As a refresher, CPLR 2106 was amended to significantly broaden who may submit an affirmation in lieu of an affidavit.
Before the amendment, only certain non-party New York licensed professionals and individuals physically located outside the United States could submit affirmations in lieu of affidavits. The amendment removed those limitations, sparing litigants the time, cost, and inconvenience of obtaining notarization.
While the amendment offers a more flexible mechanism for submitting sworn statements, it has also become the subject of litigation—particularly in the Commercial Division (see e.g. Residential Energy JV LLC v Pinto et al., 87 Misc3d 1235(A) [Sup Ct, Westchester County 2025]; Jun Gao v Coconut Beach/Hawaii LLC et al., 83 Misc3d 1223(A) [Sup Ct, NY County 2025]).
A recent holding by the Justice Court of the Town of Cortlandt in HR Cortlandt LLC v. Kohut, demonstrates that proper adherence to the form and acknowledgement of professional qualifications is essential to ensure the affirmation is accepted by the court.
Background
In Kohut, the Petitioner commenced a holdover tenancy summary proceeding seeking possession of an apartment in Cortlandt, New York, and a warrant of eviction against Respondents Carla A. Kohut and James Deronda.
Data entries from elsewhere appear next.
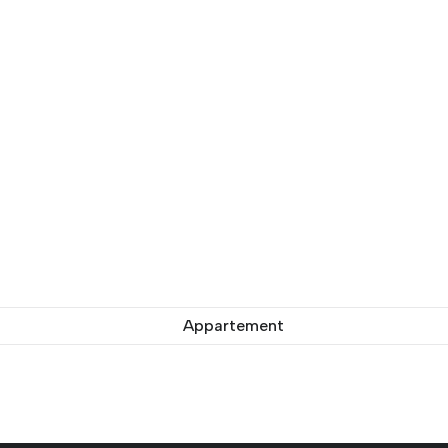
Appartement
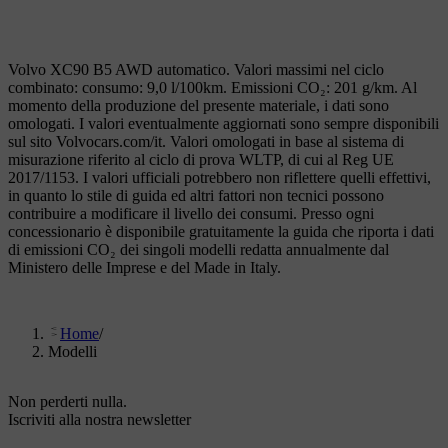
Volvo XC90 B5 AWD automatico. Valori massimi nel ciclo
combinato: consumo: 9,0 l/100km. Emissioni CO₂: 201 g/km. Al
momento della produzione del presente materiale, i dati sono
omologati. I valori eventualmente aggiornati sono sempre disponibili
sul sito Volvocars.com/it. Valori omologati in base al sistema di
misurazione riferito al ciclo di prova WLTP, di cui al Reg UE
2017/1153. I valori ufficiali potrebbero non riflettere quelli effettivi,
in quanto lo stile di guida ed altri fattori non tecnici possono
contribuire a modificare il livello dei consumi. Presso ogni
concessionario è disponibile gratuitamente la guida che riporta i dati
di emissioni CO₂ dei singoli modelli redatta annualmente dal
Ministero delle Imprese e del Made in Italy.
Home
/
Modelli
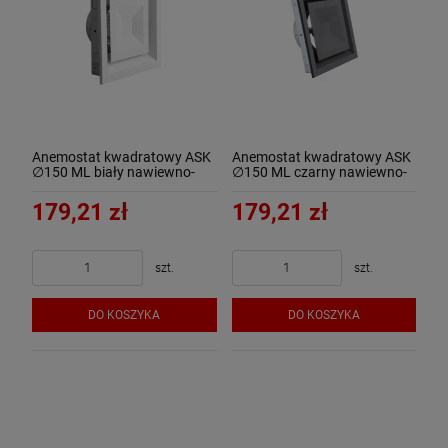
Anemostat kwadratowy ASK
Anemostat kwadratowy ASK
∅150 ML biały nawiewno-
∅150 ML czarny nawiewno-
wywiewny
wywiewny
179,21 zł
179,21 zł
szt.
szt.
DO KOSZYKA
DO KOSZYKA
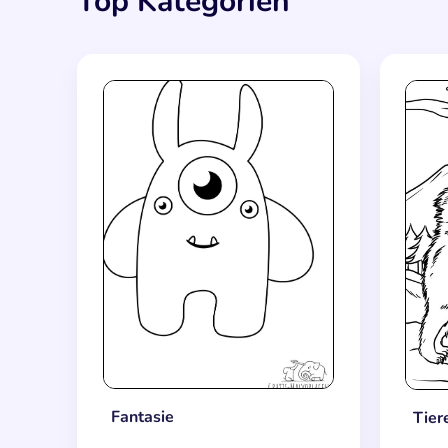
Top Kategorien
Fantasie
Tier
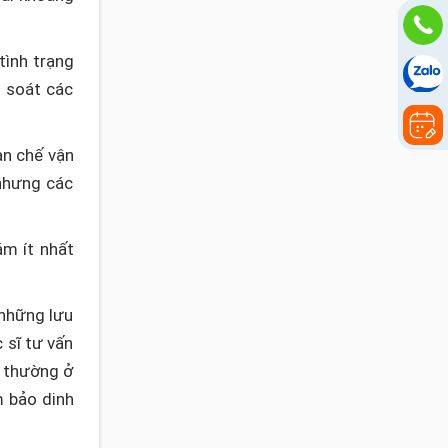
tình trạng
 soát các
ạn chế vận
nhưng các
ám ít nhất
 những lưu
 sĩ tư vấn
t thường ở
 bảo dinh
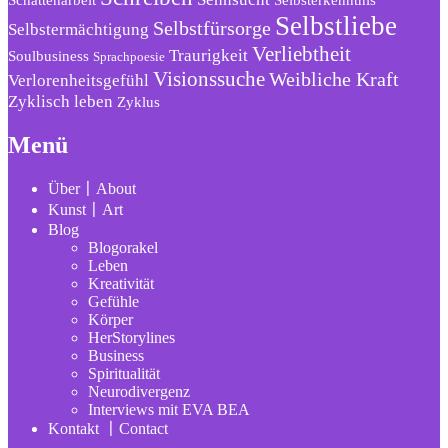
Schattenarbeit
Selbsterkenntnis
Selbstliebe
Selbstfürsorge
Selbstermächtigung
Verliebtheit
Traurigkeit
Soulbusiness
Sprachpoesie
Visionssuche
Weibliche Kraft
Verlorenheitsgefühl
Zyklisch leben
Zyklus
Menü
Über〡About
Kunst〡Art
Blog
Blogorakel
Leben
Kreativität
Gefühle
Körper
HerStorylines
Business
Spiritualität
Neurodivergenz
Interviews mit EVA BEA
Kontakt 〡Contact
Respondent Kohut moved to dismiss on several grounds, relying on an attorney affirmation that failed to comply with the requirements of CPLR 2106. In opposition, the petitioner similarly relied on a defective affirmation. Specifically, Respondent’s counsel affirmed only “under the penalties of perjury,” and Petitioner’s counsel used identical language in opposition, omitting the additional language required under the amended statute.
Analysis
The Justice Court of the Town of Cortlandt held that these affirmations submitted by both parties failed to comport with the amended statutory language of CPLR 2106.
The affirmations submitted by both parties’ counsel only stated, “under the penalties of perjury.” The Court noted that while this language was sufficient under the old Rule 2106, it is no longer legally sufficient for purposes of the amended rule. The Court made it clear that while attorneys always have a professional duty to state the truth in papers, “the affirmation under the proposed rule gives attorneys adequate warning of the possibility of prosecution for perjury for a false statement.” Since the amended rule includes the word “shall” within its directive, the language set forth thereafter is mandatory and not merely a suggestion.
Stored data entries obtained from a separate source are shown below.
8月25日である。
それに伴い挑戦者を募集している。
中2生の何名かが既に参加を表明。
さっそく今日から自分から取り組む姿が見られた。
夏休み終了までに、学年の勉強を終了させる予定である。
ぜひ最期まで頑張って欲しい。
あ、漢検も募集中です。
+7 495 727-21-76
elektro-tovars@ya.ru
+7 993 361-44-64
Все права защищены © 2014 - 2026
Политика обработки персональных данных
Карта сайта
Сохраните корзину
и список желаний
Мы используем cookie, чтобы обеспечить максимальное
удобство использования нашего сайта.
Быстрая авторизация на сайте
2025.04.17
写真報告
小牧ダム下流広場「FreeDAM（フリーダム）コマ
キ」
While Respondent’s counsel could have cured her defective affirmation through the submission of a reply affirmation containing the requisite language, her reply papers also failed to comport with CPLR 2106. Accordingly, the court held that any facts asserted by either party’s attorney in the subject affirmations were inadmissible and lacked probative value.
Takeaway
The decision in Kohut is a sharp reminder that, under the amended CPLR 2106, form is substance. To remain in compliance with CPLR 2106, it is imperative to insert language that tracks the statute under the affirming attorney’s signature. Failure to include this mandatory language is not a technical defect that can be overlooked; it renders the affirmation inadmissible and devoid of any probative value.